The composer Elliott Carter, who died last week at the age of 103, had, by virtue of longevity and industry, become the dean of American composers: honored, commissioned, and, especially in his extraordinarily productive final years, celebrated.
But just how “American” Carter’s music was had been often debated. Coming out of an era when composers like Charles Ives (an early mentor to Carter) and Aaron Copland (an often skeptical colleague) were held up as having created a truly American style, deliberately evocative of American landscapes and traditions, Carter instead wrote music that was modernist and unapologetically intellectual. Copland, for instance, worried that the music of his own generation, which had “fought hard to free American composition from the dominance of European models,” was being lost in the techniques and sounds of European modernism that Carter freely adopted. Carter, it was said, was an American composer who wrote European music.
But to see it that way is to miss something important about Carter. In his own way, Carter’s music was very much American: implicitly and explicitly, fascinated by the possibilities and hazards of democracy, by the promise and peril of yoking disparate voices into something resembling a union. The fascination was one shared by the thinkers and theorists who invented the American nation. As a composer, Carter’s vision of America resembled nothing so much as that of the Founding Fathers.
The early Americans, after all, were dedicated to self-determination, but forever nervous about the gray area between individual opinion and collective policy. In the Federalist Papers, James Madison worried over “the violence of faction”: “The friend of popular governments never finds himself so much alarmed for their character and fate, as when he contemplates their propensity to this dangerous vice.” Carter made that concern musically his own: Faction and unity would become the latitude and longitude of his musical map.
In many ways, Carter was cut from the same cloth as the Founders. Crossing back and forth across the Atlantic with his father, a lace importer, Carter spoke French before he spoke English. At Harvard, he initially spurned music, opting instead for Greek and mathematics and philosophy. He recapitulated some of the background of the aristocrats who founded the United States: a classical education with a French flair. He was a modernist equipped with the intellectual tool kit of the Enlightenment.

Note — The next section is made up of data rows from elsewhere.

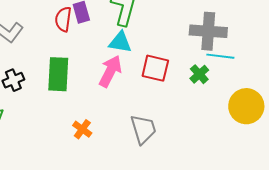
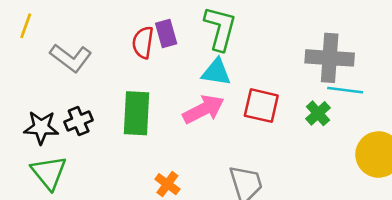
pink arrow: (110, 71) -> (203, 109), turned 36

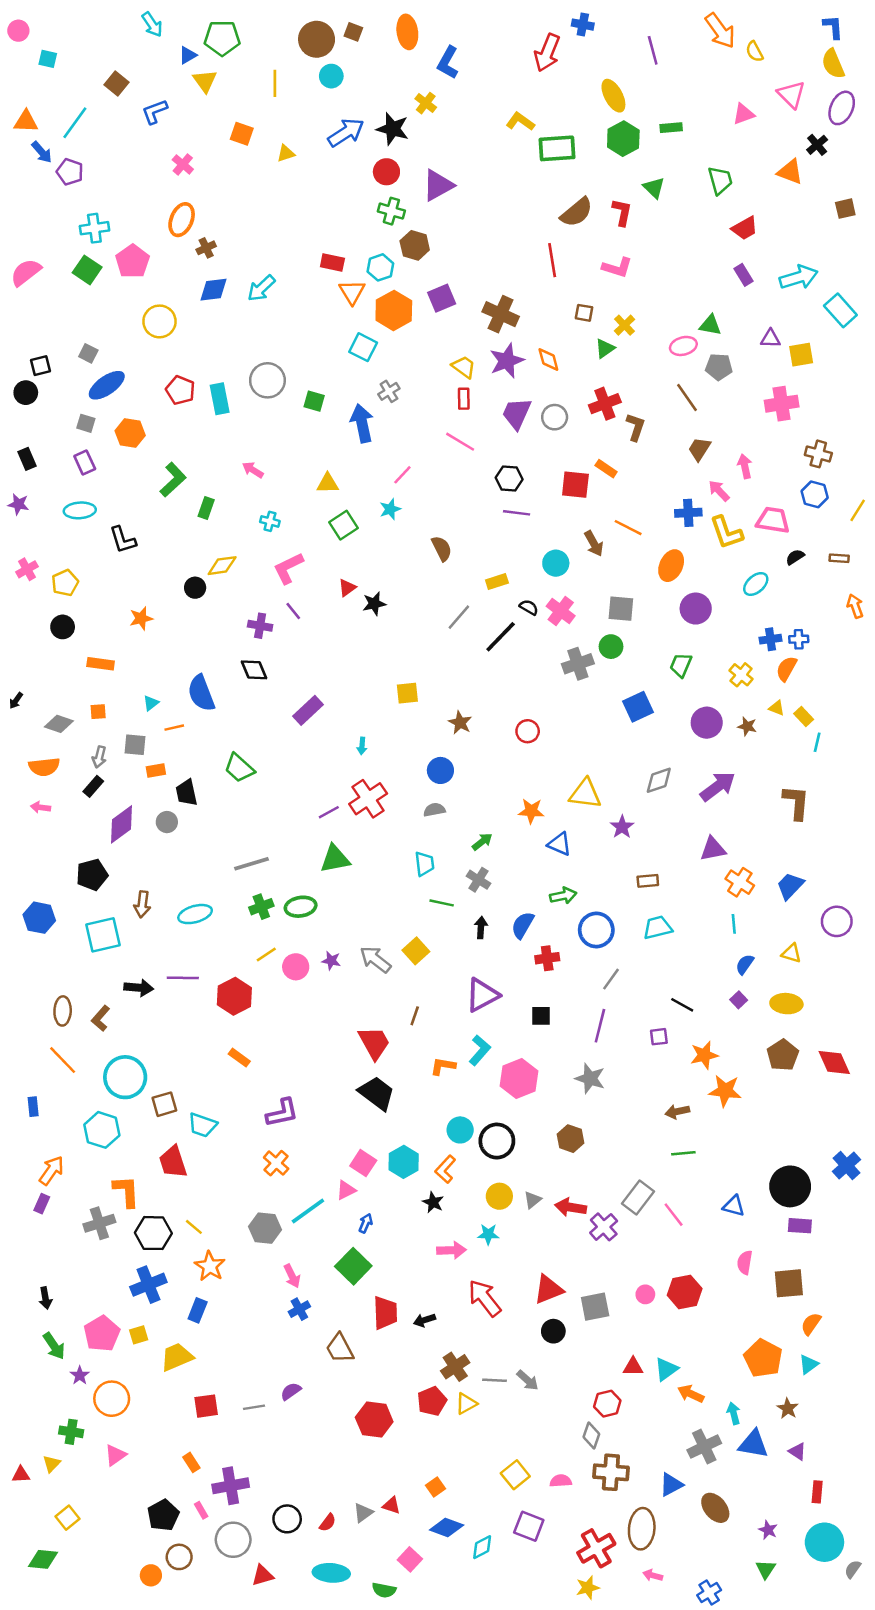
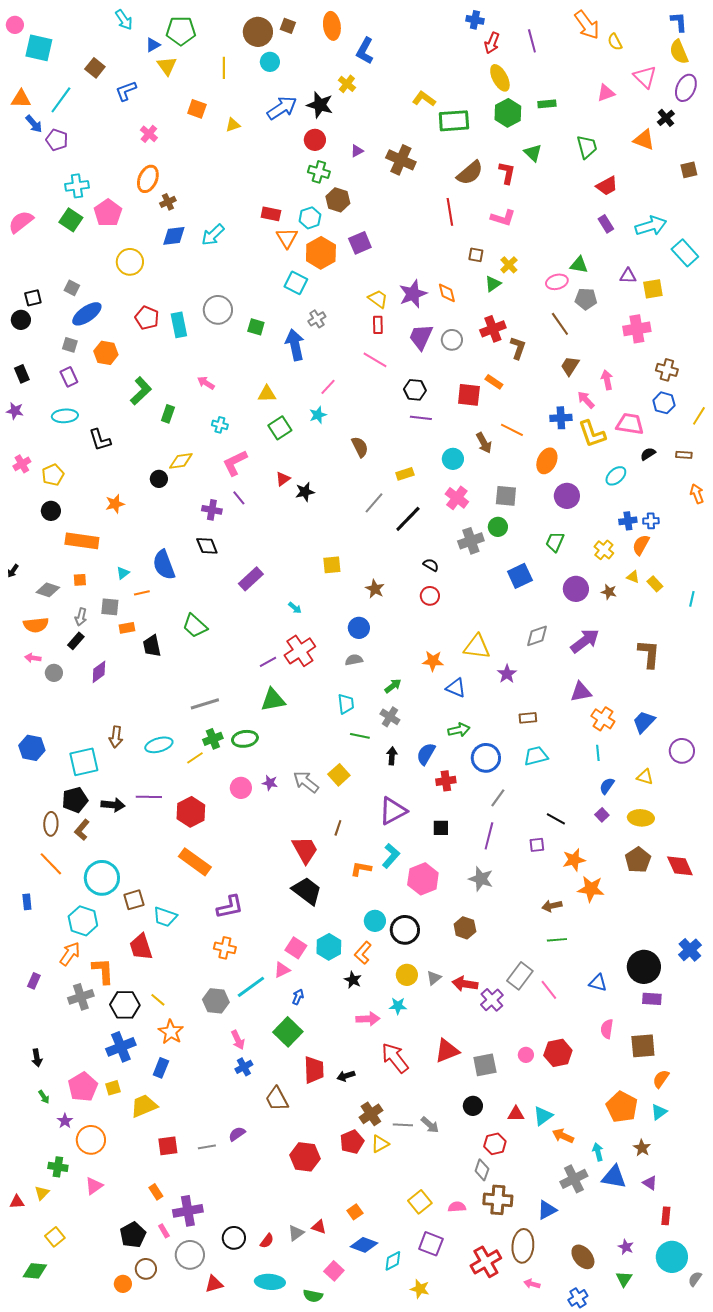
red arrow: (547, 53) -> (492, 43), moved, size x0.7
cyan square: (48, 59) -> (39, 48), size x1.8
purple triangle: (438, 185) -> (357, 151), size x0.5
brown cross: (501, 314) -> (401, 160), moved
black semicircle: (529, 607) -> (431, 565), moved
orange rectangle: (101, 664) -> (82, 541), size x1.5
cyan line: (817, 742) -> (692, 599), moved
cyan arrow: (362, 746) -> (295, 608), turned -56
gray circle: (167, 822) -> (54, 673), moved
purple diamond: (121, 824) -> (99, 672), size x0.7
black pentagon: (92, 875) -> (75, 800), moved
yellow line: (266, 955) -> (195, 758), moved
orange rectangle: (239, 1058) -> (195, 862), size x1.8
orange cross: (276, 1163) -> (225, 948), turned -30
orange arrow: (52, 1170) -> (70, 954), moved
black circle: (553, 1331) -> (473, 1106), moved
green arrow: (54, 1346) -> (44, 1097), size x0.6
brown ellipse: (715, 1508) -> (583, 1257), moved
yellow star: (588, 1588) -> (420, 1289), moved, turned 30

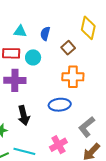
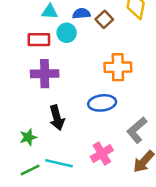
blue semicircle: (45, 34) -> (81, 14), turned 72
brown square: (68, 48) -> (104, 19), moved
cyan circle: (33, 57) -> (67, 33), moved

Carter’s goal was to give every instrument in the ensemble its own individuality within the piece’s entirety.
He came to be a composer in deliberate fashion; he was well into his 30s before he wrote music he thought worth keeping. It would be another decade before he began to realize his own style. The decisive break came in his first two string quartets, dating from 1951 and 1959, where the four players become strikingly individual characters, with their own motives, articulations, and even tempi, an intricately managed clash of temperaments. Almost all of his subsequent music would similarly straddle the line Thomas Paine drew between society and government: “The one encourages intercourse, the other creates distinctions.” Carter’s goal was to give every instrument in the ensemble its own individuality within the piece’s entirety. ‘‘This seems to me a very dramatic thing in a democratic society,’’ he said. In honor of the American Bicentennial, Elliott Carter even split the orchestra asunder, composing “A Symphony for Three Orchestras,” a work that, indeed, divides that ensemble into three distinct and often disputatious groups. It might have been only a coincidence that the onetime revolutionaries who assembled for the Constitutional Convention in 1787 came up with a similar model for the federal government.
Starting in the 1930s, Copland had reworked his youthful neo-classicism into the accessible Americana of “Appalachian Spring” and “Fanfare for the Common Man.” While Carter admired Copland’s skill, his own music increasingly chased different goals. Where Copland aimed for simplicity, Carter aimed for clarity. Where Copland embraced populism, Carter enfranchised entire populations: the sharply-drawn characters of his string quartets, the teeming crowds of his works for orchestra. Their musical ancestry was similar, but while Carter’s early “Holiday Overture” starts off in convincing Coplandesque style, it spins off into a joyous cacophony at the end. “Another complicated Carter piece,” Copland called it, but that is to confuse complicatedness and complexity. Copland sought to ennoble and even sentimentalize the American experience; Carter sought to capture it, in all its higher-order chaos.
But it was, maybe, Elliott Carter’s sense of musical time that was his most American achievement. His rhythmic language was famous, saturated with metric modulation, the tempo in carefully engineered flux, beats sliced into smaller units and then reassembled in ever-varying numerators. It was the source of the formidable complexity and density of his scores, but the idea was simple: Keep the music from settling into a solid downbeat until the very end of the piece.
Even as Carter’s music continued to evolve, that sense of long-range lift and momentum was a constant. The challenge of his music—demanding an uncommon engagement from the listener, exercising the ability to comprehend multiple, divergent layers of discourse—parallels the challenge of democracy. Intricate but unsettled, fixed but fluid, the music evokes the paradox of the experiment that those early Americans set in motion, an experiment still in process, an ideal still being chased. Elliott Carter wrote anthems for a country forever in the making.